Problem to solve => After finding the line with "For every named target in this 605×1916" in the entries below, retype exactly each line from there through the line with "Portail élève (302, 1145)", including that final line.

Records for this exercise =>
######
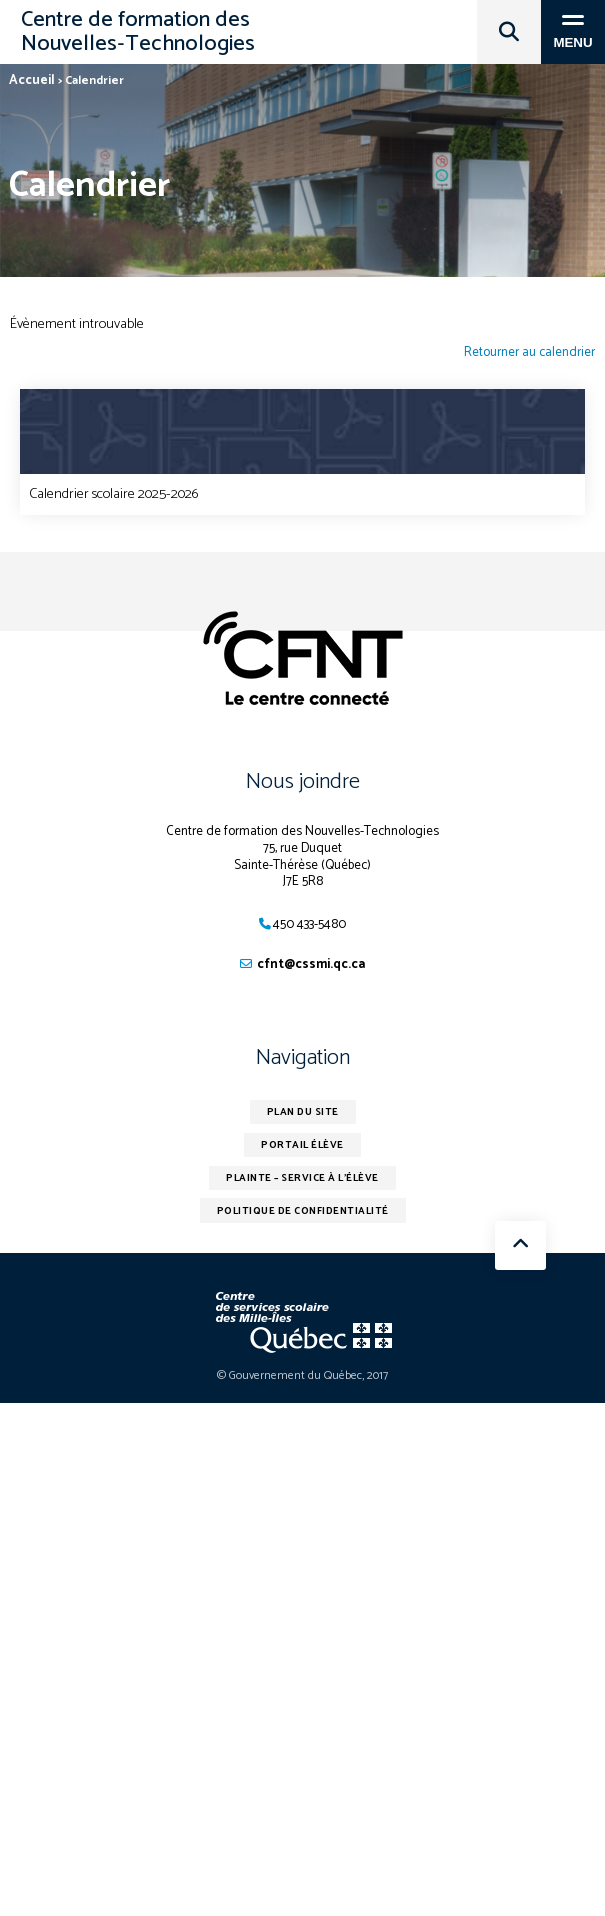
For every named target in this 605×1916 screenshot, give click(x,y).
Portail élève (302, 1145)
######
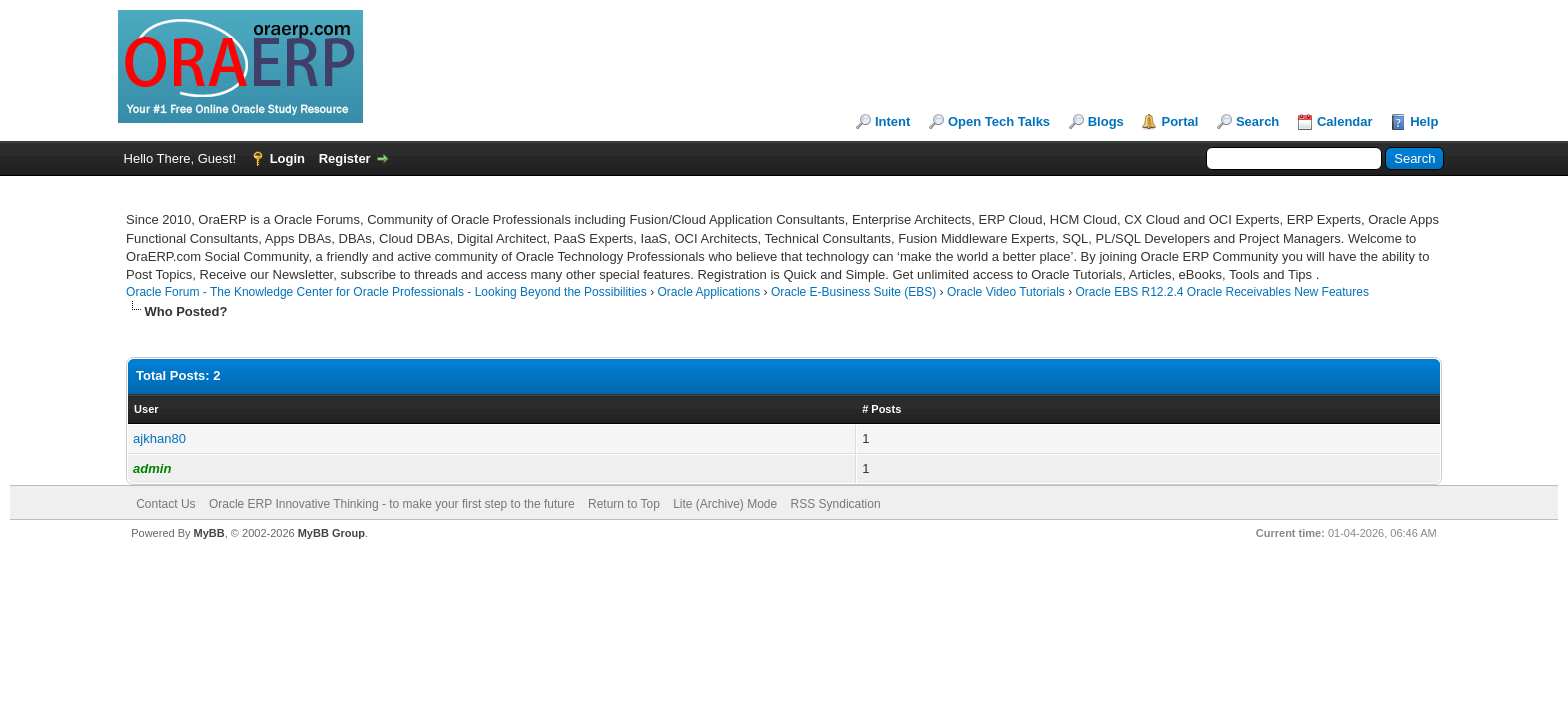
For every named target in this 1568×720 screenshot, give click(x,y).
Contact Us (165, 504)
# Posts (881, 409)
######
Problem solution =>
For every named target in this 605×1916 screenshot, give click(x,y).
Portail élève (302, 1145)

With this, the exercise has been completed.